▶ **WHAT THE TASK REQUIRES**
Starting at the first line of the entries below, output every line exactly, up to and including the line with "Image resolution: width=448, height=2576.".

INFORMATION Block Start

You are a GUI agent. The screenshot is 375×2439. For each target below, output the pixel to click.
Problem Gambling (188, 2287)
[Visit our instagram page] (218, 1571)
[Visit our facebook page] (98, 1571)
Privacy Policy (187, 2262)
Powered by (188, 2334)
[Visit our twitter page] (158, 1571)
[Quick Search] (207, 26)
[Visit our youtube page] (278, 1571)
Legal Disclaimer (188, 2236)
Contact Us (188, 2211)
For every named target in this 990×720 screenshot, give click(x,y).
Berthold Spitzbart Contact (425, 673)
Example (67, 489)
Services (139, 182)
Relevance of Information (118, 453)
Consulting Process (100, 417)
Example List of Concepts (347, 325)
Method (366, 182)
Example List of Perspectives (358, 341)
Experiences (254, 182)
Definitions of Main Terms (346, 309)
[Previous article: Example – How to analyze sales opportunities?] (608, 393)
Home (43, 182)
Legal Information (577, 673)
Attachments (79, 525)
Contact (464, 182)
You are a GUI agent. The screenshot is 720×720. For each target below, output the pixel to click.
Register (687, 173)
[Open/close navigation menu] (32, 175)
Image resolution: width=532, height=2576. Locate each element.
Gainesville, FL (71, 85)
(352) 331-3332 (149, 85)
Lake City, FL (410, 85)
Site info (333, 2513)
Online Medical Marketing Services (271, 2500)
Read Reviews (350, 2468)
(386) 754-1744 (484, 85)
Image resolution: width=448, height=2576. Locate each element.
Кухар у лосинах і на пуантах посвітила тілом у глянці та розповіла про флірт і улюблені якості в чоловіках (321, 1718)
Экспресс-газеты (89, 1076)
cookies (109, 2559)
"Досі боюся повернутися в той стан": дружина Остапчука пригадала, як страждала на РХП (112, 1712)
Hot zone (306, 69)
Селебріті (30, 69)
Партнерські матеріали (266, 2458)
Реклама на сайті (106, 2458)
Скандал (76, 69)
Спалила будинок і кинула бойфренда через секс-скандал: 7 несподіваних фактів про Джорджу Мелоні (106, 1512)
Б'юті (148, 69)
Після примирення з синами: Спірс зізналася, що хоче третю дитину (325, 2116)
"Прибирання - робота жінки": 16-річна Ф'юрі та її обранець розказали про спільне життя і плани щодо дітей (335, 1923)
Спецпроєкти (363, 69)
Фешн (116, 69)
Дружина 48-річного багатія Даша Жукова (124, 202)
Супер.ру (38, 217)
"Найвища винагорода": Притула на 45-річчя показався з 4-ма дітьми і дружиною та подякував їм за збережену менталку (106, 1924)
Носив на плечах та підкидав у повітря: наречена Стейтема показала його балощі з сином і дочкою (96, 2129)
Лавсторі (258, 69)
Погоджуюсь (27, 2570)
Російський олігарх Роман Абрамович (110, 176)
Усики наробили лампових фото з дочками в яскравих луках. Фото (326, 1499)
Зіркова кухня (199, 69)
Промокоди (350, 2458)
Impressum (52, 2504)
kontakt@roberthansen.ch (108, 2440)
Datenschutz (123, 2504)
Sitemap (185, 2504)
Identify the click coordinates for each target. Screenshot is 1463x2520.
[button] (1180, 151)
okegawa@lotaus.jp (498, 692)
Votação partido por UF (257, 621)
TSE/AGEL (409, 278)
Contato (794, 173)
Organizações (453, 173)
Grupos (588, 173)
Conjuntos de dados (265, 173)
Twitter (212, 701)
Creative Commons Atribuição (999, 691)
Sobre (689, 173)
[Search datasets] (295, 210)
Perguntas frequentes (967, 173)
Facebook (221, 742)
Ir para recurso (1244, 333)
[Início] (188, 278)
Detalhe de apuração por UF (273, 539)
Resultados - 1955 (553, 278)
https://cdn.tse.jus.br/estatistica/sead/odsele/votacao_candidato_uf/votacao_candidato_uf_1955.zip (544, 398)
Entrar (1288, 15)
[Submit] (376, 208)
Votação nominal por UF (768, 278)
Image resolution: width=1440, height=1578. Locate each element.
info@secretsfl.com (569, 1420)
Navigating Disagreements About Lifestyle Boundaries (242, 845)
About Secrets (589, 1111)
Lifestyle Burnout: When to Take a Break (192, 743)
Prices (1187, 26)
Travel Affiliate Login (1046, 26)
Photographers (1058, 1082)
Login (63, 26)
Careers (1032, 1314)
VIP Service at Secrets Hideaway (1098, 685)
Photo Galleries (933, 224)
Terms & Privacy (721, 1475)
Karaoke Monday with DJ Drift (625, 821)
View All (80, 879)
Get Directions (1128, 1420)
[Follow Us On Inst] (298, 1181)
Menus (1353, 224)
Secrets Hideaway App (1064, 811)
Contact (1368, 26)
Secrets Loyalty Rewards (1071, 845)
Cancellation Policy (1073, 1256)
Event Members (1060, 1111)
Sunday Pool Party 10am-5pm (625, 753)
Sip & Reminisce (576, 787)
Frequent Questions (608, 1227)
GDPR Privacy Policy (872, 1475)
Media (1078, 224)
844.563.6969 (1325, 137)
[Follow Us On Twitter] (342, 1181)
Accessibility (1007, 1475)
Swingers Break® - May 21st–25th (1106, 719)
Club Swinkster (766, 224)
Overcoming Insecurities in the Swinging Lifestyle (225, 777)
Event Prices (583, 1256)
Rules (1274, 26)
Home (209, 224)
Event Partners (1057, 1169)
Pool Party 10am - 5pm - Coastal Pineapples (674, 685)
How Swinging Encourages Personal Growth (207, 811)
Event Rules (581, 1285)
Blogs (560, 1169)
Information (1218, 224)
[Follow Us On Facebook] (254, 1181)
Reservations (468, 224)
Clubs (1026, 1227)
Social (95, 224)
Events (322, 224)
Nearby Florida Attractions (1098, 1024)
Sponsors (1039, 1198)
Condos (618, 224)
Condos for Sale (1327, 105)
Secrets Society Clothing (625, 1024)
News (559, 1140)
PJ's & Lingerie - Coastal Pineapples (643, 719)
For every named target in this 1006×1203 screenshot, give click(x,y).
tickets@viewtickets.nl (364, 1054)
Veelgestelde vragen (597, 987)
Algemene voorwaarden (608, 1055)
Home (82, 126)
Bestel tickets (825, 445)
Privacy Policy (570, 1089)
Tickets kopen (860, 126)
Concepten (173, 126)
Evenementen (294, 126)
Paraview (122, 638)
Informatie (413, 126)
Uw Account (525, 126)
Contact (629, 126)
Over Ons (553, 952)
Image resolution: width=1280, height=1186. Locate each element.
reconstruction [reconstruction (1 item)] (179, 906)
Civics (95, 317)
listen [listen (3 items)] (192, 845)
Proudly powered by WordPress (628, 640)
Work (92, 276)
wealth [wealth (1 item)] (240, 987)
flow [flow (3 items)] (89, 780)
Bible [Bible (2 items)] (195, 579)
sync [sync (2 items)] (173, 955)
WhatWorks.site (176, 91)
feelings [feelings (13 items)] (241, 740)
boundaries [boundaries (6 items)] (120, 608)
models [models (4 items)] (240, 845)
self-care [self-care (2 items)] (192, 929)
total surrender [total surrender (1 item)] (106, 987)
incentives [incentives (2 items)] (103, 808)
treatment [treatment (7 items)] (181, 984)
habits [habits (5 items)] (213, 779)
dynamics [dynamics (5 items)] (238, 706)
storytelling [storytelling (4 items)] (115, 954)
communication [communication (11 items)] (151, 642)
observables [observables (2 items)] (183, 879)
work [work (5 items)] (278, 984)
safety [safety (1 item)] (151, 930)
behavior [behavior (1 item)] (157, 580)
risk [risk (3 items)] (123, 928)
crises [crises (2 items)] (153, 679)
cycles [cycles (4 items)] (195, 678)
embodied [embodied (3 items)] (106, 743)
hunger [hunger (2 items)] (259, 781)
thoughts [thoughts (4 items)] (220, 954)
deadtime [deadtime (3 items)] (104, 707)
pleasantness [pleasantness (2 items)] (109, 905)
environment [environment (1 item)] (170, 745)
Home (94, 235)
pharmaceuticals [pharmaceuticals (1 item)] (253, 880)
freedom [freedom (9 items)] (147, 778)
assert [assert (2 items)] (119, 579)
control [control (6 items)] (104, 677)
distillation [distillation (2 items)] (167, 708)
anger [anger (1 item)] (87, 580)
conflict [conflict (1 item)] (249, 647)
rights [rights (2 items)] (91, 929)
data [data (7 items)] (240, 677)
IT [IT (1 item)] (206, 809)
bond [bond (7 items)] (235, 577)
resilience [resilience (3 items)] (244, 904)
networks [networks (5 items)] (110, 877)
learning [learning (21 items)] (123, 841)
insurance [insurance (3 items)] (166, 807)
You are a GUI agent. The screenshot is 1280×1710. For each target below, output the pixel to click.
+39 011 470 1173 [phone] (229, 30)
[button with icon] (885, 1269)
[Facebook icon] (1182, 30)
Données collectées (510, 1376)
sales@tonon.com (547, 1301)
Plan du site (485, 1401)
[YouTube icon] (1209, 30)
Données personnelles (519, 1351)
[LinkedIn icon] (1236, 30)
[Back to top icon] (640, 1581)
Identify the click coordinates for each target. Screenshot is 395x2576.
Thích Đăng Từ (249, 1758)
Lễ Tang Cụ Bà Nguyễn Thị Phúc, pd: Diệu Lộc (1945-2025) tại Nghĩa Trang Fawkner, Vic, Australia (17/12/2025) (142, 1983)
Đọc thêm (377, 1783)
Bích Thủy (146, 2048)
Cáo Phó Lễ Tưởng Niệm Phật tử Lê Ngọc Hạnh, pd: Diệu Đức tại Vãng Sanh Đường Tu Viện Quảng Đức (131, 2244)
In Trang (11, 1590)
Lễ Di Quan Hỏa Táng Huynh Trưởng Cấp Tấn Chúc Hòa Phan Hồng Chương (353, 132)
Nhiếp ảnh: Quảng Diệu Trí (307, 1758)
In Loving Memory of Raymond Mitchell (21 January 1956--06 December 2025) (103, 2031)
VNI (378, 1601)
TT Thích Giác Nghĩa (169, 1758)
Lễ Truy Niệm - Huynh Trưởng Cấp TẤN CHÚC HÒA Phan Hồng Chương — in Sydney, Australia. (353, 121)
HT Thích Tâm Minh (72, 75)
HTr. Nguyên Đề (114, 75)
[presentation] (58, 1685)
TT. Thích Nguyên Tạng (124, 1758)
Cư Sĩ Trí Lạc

INFORMATION Block End

▶ **WRITTEN ANSWER**
You are a GUI agent. The screenshot is 375×2439. For each target below, output the pixel to click.
Problem Gambling (188, 2287)
[Visit our instagram page] (218, 1571)
[Visit our facebook page] (98, 1571)
Privacy Policy (187, 2262)
Powered by (188, 2334)
[Visit our twitter page] (158, 1571)
[Quick Search] (207, 26)
[Visit our youtube page] (278, 1571)
Legal Disclaimer (188, 2236)
Contact Us (188, 2211)
For every named target in this 990×720 screenshot, give click(x,y).
Berthold Spitzbart Contact (425, 673)
Example (67, 489)
Services (139, 182)
Relevance of Information (118, 453)
Consulting Process (100, 417)
Example List of Concepts (347, 325)
Method (366, 182)
Example List of Perspectives (358, 341)
Experiences (254, 182)
Definitions of Main Terms (346, 309)
[Previous article: Example – How to analyze sales opportunities?] (608, 393)
Home (43, 182)
Legal Information (577, 673)
Attachments (79, 525)
Contact (464, 182)
You are a GUI agent. The screenshot is 720×720. For each target below, output the pixel to click.
Register (687, 173)
[Open/close navigation menu] (32, 175)
Image resolution: width=532, height=2576. Locate each element.
Gainesville, FL (71, 85)
(352) 331-3332 (149, 85)
Lake City, FL (410, 85)
Site info (333, 2513)
Online Medical Marketing Services (271, 2500)
Read Reviews (350, 2468)
(386) 754-1744 (484, 85)
Image resolution: width=448, height=2576. Locate each element.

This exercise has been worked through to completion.